Prognostic Factors for Disease Recurrence After OLT

Patients who meet the Milan criteria and undergo OLT tend to have a favorable outcome, as actuarial 4-year survival and recurrence-free survival rates of 85% and 92% are achieved. However, those beyond the Milan criteria can present with both intra- and extrahepatic posttransplant recurrence, accounting for reduced survival. Therefore, it is important to identify prognostic factors that can predict high risk of tumor recurrence.

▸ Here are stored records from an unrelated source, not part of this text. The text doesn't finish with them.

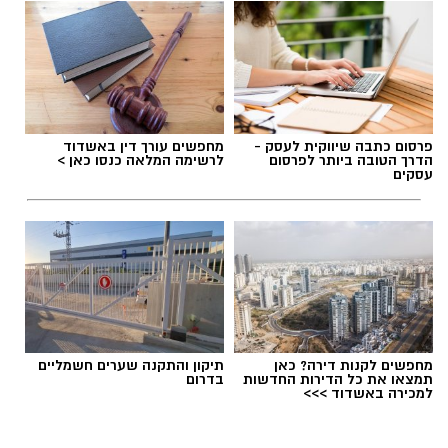
תגים:
מועצה מקומית גדרה
,
חשד להטרדה מינית
בגדרה
פרסום כתבה שיווקית לעסק -
מחפשים עורך דין באשדוד
הדרך הטובה ביותר לפרסום
לרשימה המלאה כנסו כאן >
עסקים
מחפשים לקנות דירה? כאן
תיקון והתקנה שערים חשמליים
תמצאו את כל הדירות החדשות
בדרום
למכירה באשדוד >>>
ישיבת מועצה בגדרה - ארכיון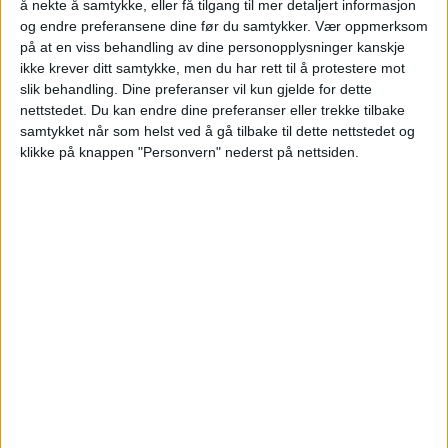
å nekte å samtykke, eller få tilgang til mer detaljert informasjon
og endre preferansene dine før du samtykker.
Vær oppmerksom
Blokkleilighet på Stovner gikk for 4,3
på at en viss behandling av dine personopplysninger kanskje
millioner.
ikke krever ditt samtykke, men du har rett til å protestere mot
slik behandling. Dine preferanser vil kun gjelde for dette
nettstedet. Du kan endre dine preferanser eller trekke tilbake
VårtOslo
samtykket når som helst ved å gå tilbake til dette nettstedet og
klikke på knappen "Personvern" nederst på nettsiden.
06.05.2026 - 09:09
PUBLISERT
Stovnerlia 25 på Stovner er nylig solgt.
Kjøper la 4.300.000 kroner på bordet for å
sikre eiendommen.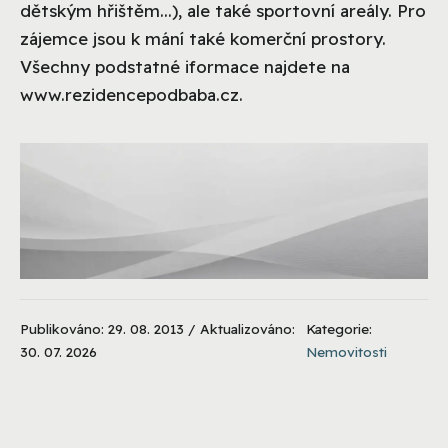
dětským hřištěm...), ale také sportovní areály. Pro
zájemce jsou k mání také komerční prostory.
Všechny podstatné iformace najdete na
www.rezidencepodbaba.cz.
Publikováno: 29. 08. 2013 / Aktualizováno:
Kategorie:
30. 07. 2026
Nemovitosti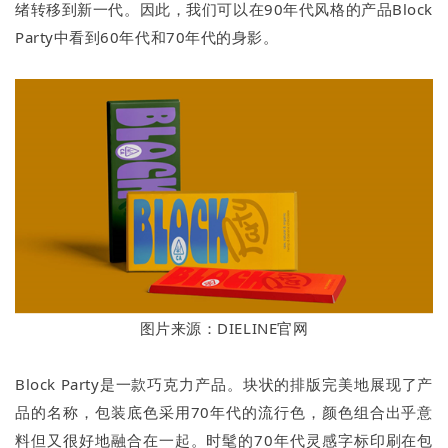
绪转移到新一代。因此，我们可以在90年代风格的产品Block
Party中看到60年代和70年代的身影。
图片来源：DIELINE官网
Block Party是一款巧克力产品。块状的排版完美地展现了产
品的名称，包装底色采用70年代的流行色，颜色组合出乎意
料但又很好地融合在一起。时髦的70年代灵感字标印刷在包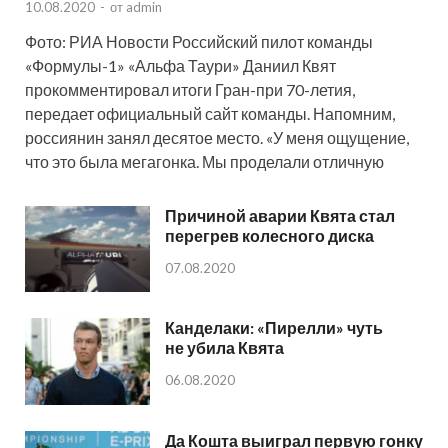
10.08.2020
-
от
admin
Фото: РИА Новости Российский пилот команды
«Формулы-1» «Альфа Таури» Даниил Квят
прокомментировал итоги Гран-при 70-летия,
передает официальный сайт команды. Напомним,
россиянин занял десятое место. «У меня ощущение,
что это была мегагонка. Мы проделали отличную
Причиной аварии Квята стал
перегрев колесного диска
07.08.2020
Канделаки: «Пирелли» чуть
не убила Квята
06.08.2020
Да Кошта выиграл первую гонку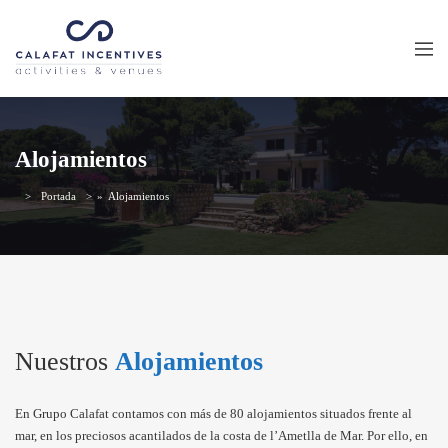
Alojamientos
Portada
»
Alojamientos
Nuestros
Alojamientos
En Grupo Calafat contamos con más de 80 alojamientos situados frente al
mar, en los preciosos acantilados de la costa de l’Ametlla de Mar. Por ello, en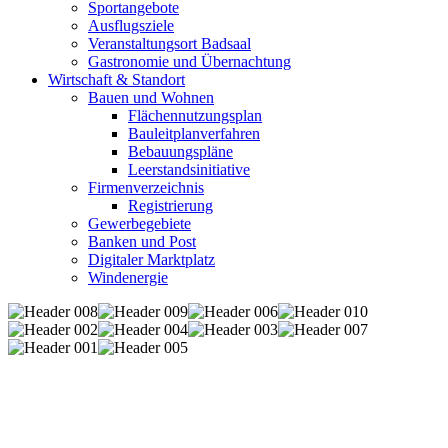
Sportangebote
Ausflugsziele
Veranstaltungsort Badsaal
Gastronomie und Übernachtung
Wirtschaft & Standort
Bauen und Wohnen
Flächennutzungsplan
Bauleitplanverfahren
Bebauungspläne
Leerstandsinitiative
Firmenverzeichnis
Registrierung
Gewerbegebiete
Banken und Post
Digitaler Marktplatz
Windenergie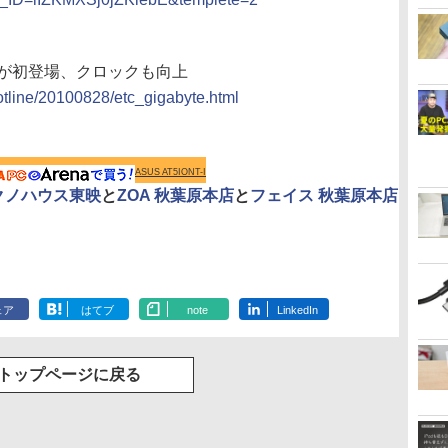
tomが初登場、クロックも向上
hotline/20100828/etc_gigabyte.html
ASUS AT5IONT-I
クノハウス東映
と
ZOA 秋葉原本店
と
フェイス 秋葉原本店
ェア
はてブ
note
LinkedIn
トップページに戻る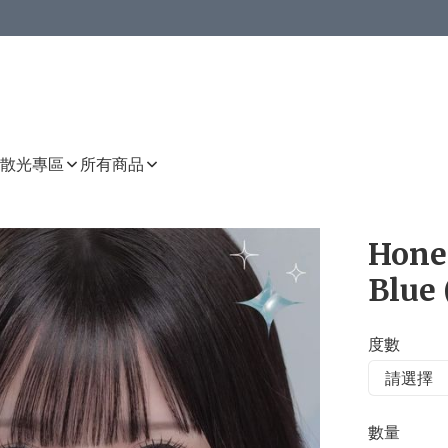
或以上8 折
上減HKD 48.00；買8件或以上減HKD 64.00；買10件或以上減HKD 80.00
或以上8 折
詳情
詳情
散光專區
所有商品
Hone
Blue 
度數
數量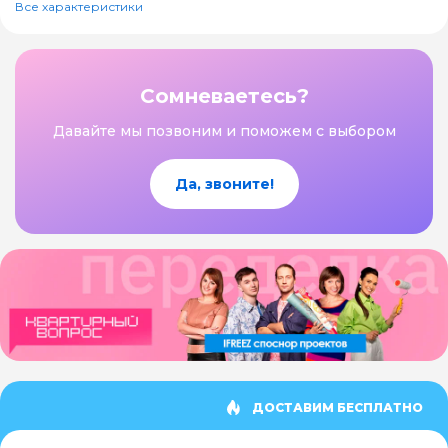
Все характеристики
Сомневаетесь?
Давайте мы позвоним и поможем с выбором
Да, звоните!
ДОСТАВИМ БЕСПЛАТНО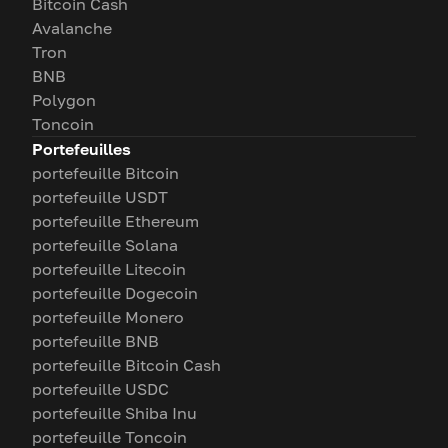
Bitcoin Cash
Avalanche
Tron
BNB
Polygon
Toncoin
Portefeuilles
portefeuille Bitcoin
portefeuille USDT
portefeuille Ethereum
portefeuille Solana
portefeuille Litecoin
portefeuille Dogecoin
portefeuille Monero
portefeuille BNB
portefeuille Bitcoin Cash
portefeuille USDC
portefeuille Shiba Inu
portefeuille Toncoin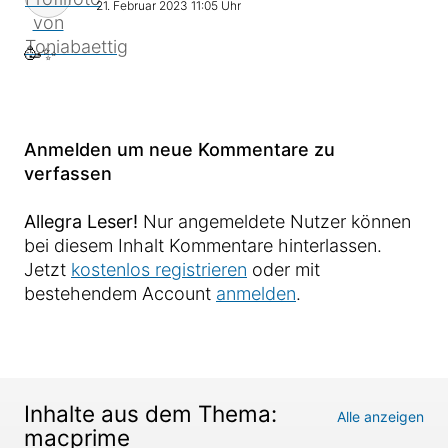
21. Februar 2023 11:05 Uhr
🥳✨
Anmelden um neue Kommentare zu
verfassen
Allegra Leser!
Nur angemeldete Nutzer können
bei diesem Inhalt Kommentare hinterlassen.
Jetzt
kostenlos registrieren
oder mit
bestehendem Account
anmelden
.
Inhalte aus dem Thema:
Alle anzeigen
macprime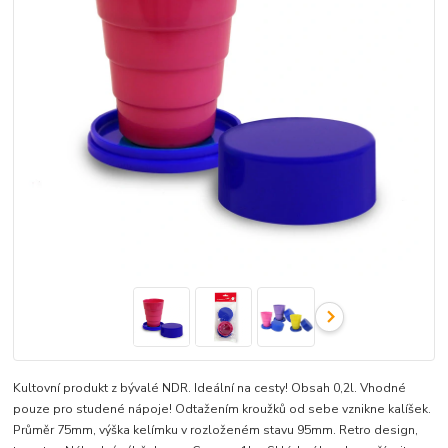
Kultovní produkt z bývalé NDR. Ideální na cesty! Obsah 0,2l. Vhodné
pouze pro studené nápoje! Odtažením kroužků od sebe vznikne kalíšek.
Průměr 75mm, výška kelímku v rozloženém stavu 95mm. Retro design,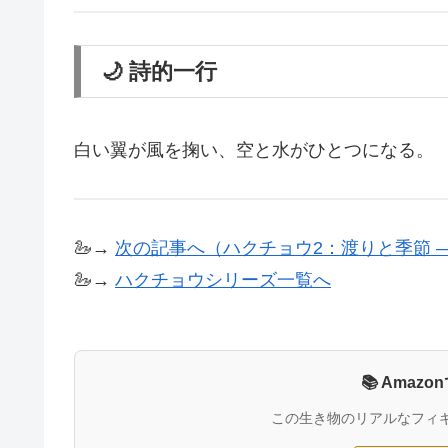
🌙 詩的一行
白い翼が風を掬い、空と水がひとつになる。
🦢→
次の記事へ（ハクチョウ2：渡りと季節 ―
🦢→
ハクチョウシリーズ一覧へ
📚 Ama
この生き物のリアルなフィ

Registry review of 800 HCC patients who underwent OLT showed that nodal metastasis, tumor size > 5 cm, and histologic grade (G3 and G4) were significant predictors of a decreased probability of patient survival. Recurrence-free survival was influenced by node status, bilobar spread, tumor size > 5 cm in diameter, and vascular invasion.[11] Other studies indicate that alpha-fetoprotein levels > 1,000 ng/mL, poorly differentiated histology, age ≥ 55 years, and tumor diameter > 8 cm were associated with a reduced 1-year survival of 50%.[8] A study by Kirimlioglu et al showed that vascular invasion was the strongest predictor of disease recurrence after OLT.[12] In the absence of macroscopic or large-vessel invasion, they showed that the largest tumor size, apoptosis/mitosis ratio, and number of tumors were independent predictors of disease-free survival. Since HCC is a highly angiogenic tumor, some data suggest that vascular endothelial growth factor receptor 2 (VEGFR-2) expression was associated with poor differentiation and tumor progression.[13] Unfortunately, there are currently no effective methods to diagnose pretransplant microvascular tumor spread, despite the advances in imaging studies, and even though small studies have tried to use positron-emission tomography (PET) scan to predict tumor recurrence. In other studies, VEGF expression in HCC have been shown to correlate with shorter overall survival.[14]